Rep. Jim Bridenstine (R-OK), one of the main architects of the Commercial Space Launch Competitiveness Act (CSLCA), is drafting legislation to implement the policies prescribed in that law, especially those regarding property rights to resources mined from asteroids by U.S. companies.
Bridenstine's legislative aide, Christopher Ingraham, discussed the implementation effort during a May 5 seminar held by the Secure World Foundation and the Alliance for Space Development on "Asteroids, Mining, and Policy: Practical Consideration of Space Resource Rights." Ingraham and Jim Dunstan, founder of the Mobius Legal Group, both said that the concept of asteroid mining no longer faces a "giggle factor," but Ingraham said it does still face uncertainty despite the passage of CSLCA. The question now is how to implement the law.
CSLCA required the White House Office of Science and Technology Policy (OSTP) to submit a report to Congress assessing new types of commercial space activities and recommending an approach for how the U.S. Government should authorize and continually supervise them to comply with Article VI of the 1967 Outer Space Treaty (OST). OSTPsubmitted the report last month recommending that the Department of Transportation be assigned that role. The report included draft legislative language to that end.
Ingraham called the OSTP report a "good first step," but more work is needed on the specifics of the process for granting launch licenses for these new types of activities. Bridenstine and others in Congress are drafting legislation that Ingraham hopes will pass before the end of this Congress. The goal is "to provide the maximum certainty [for companies and their investors] with the minimum regulatory burden." An early version of the language is in Bridenstine's American Space Renaissance Act, but it is still under development, he said.
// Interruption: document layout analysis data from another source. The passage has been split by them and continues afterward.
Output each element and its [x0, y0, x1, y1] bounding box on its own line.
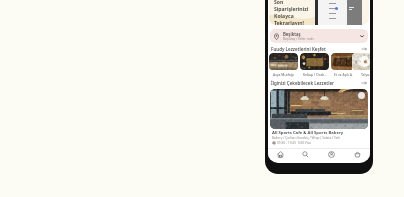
staticText: Kolayca [274, 13, 294, 20]
staticText: 09:30 - 19:45 9:40 Visa [277, 141, 311, 145]
button[interactable]: Search [293, 149, 318, 160]
button[interactable]: Asya Mutfağı [269, 53, 298, 78]
staticText: Beşiktaş / Etiler mah. [283, 37, 315, 41]
button[interactable]: Talya... [352, 53, 370, 78]
staticText: Et ve Açık Ateş [334, 72, 357, 77]
staticText: All Sports Cafe & All Sports Bakery [272, 130, 344, 136]
button[interactable]: Kebap / Ocak... [300, 53, 329, 78]
staticText: İlginizi Çekebilecek Lezzetler [271, 80, 334, 86]
staticText: Son [274, 0, 284, 6]
button[interactable]: Beşiktaş [270, 29, 368, 43]
staticText: Bakery / Çorbacı Sandviç / Wrap| Salata … [272, 136, 341, 140]
button[interactable]: Favorite [358, 92, 365, 99]
button[interactable]: Favorite [270, 89, 368, 145]
staticText: Talya... [361, 72, 370, 77]
staticText: Kebap / Ocak... [303, 72, 327, 77]
other: Change address [359, 33, 365, 39]
button[interactable]: Home [268, 149, 293, 160]
button[interactable]: See all [361, 80, 367, 86]
button[interactable]: Basket [344, 149, 370, 160]
staticText: Beşiktaş [283, 31, 301, 37]
button[interactable]: Et ve Açık Ateş [331, 53, 360, 78]
staticText: Tekrarlayın! [274, 20, 305, 25]
button[interactable]: Profile [318, 149, 344, 160]
staticText: Siparişlerinizi [274, 6, 309, 13]
button[interactable]: Son [269, 0, 369, 25]
staticText: Asya Mutfağı [273, 72, 294, 77]
staticText: Fuudy Lezzetlerini Keşfet [271, 46, 326, 52]
button[interactable]: See all [361, 46, 367, 52]
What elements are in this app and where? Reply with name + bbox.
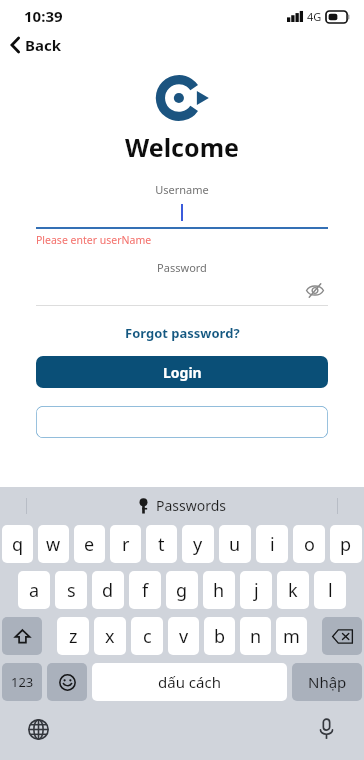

The number of legislative days left in the 114th Congress is dwindling, however. Both the House and Senate will be in recess from mid-July through early September for the Republican and Democratic conventions and the traditional August break, and in October and early November while most members campaign for re-election. They are likely to return after the elections and be in session for part of December, but that schedule will not be clear until the elections are over. Trying to get legislation like this passed in such a time-constrained environment will be a challenge.
When asked why the process could not be accelerated by starting with an Executive Order signed by the President followed by legislation later on -- which is how the Department of Transportation was initially assigned responsibility for licensing commercial space launches (a Reagan Executive Order in 1983, legislation in 1984) -- Ingraham replied that legislation provides more certainty because Executive Orders can be "easily overturned."
Dunstan, a space law expert who has been involved in these issues for many years, said he was "not a big fan" of Executive Orders and the "further you get away from a clear statutory regime, the more you open yourself up to arguments at the international level that you are not complying with Article VI."
Indeed, the panelists acknowledged that CSLCA has not been universally embraced by other countries. Ken Hodgkins, Director of Space and Advanced Technology at the State Department, summarized the reaction of the members of the U.N. Committee on Peaceful Uses of Outer Space (COPUOS) at a recent meeting of its Legal Subcommittee. Russia, in particular, criticized the law as a unilateral action by the United States that violates Article II of the OST. Article II states that "Outer space, including the Moon and other celestial bodies, is not subject to national appropriation by claim of sovereignty, by means of use or occupation, or by any other means."
Other space-faring countries said little other than U.S. law should be consistent with the OST and more international discussion is needed, Hodgkins reported. He wondered how the debate might be different if it was about governments rather than commercial entities utilizing the resources. Proposals exist for establishing facilities on the Moon, ESA'sMoon Village, for example, which might require utilizing lunar resources to maintain a presence there. Hodgkins posed the question of why it would not be permissible for companies if it is for governments. He speculated that some of countries may be watching to see how this debate plays out to inform their own decisions. He added that he does not think other countries want to prohibit their companies from mining space resources themselves or working with U.S. companies engaged in such activities.
Indeed, Luxembourg is already working with Deep Space Industries (DSI), one of the U.S. companies that plans to mine asteroids. The same day as the seminar, DSI and Luxembourg announced a partnership to build the Prospector-X 3U cubesat to test technologies for asteroid mining.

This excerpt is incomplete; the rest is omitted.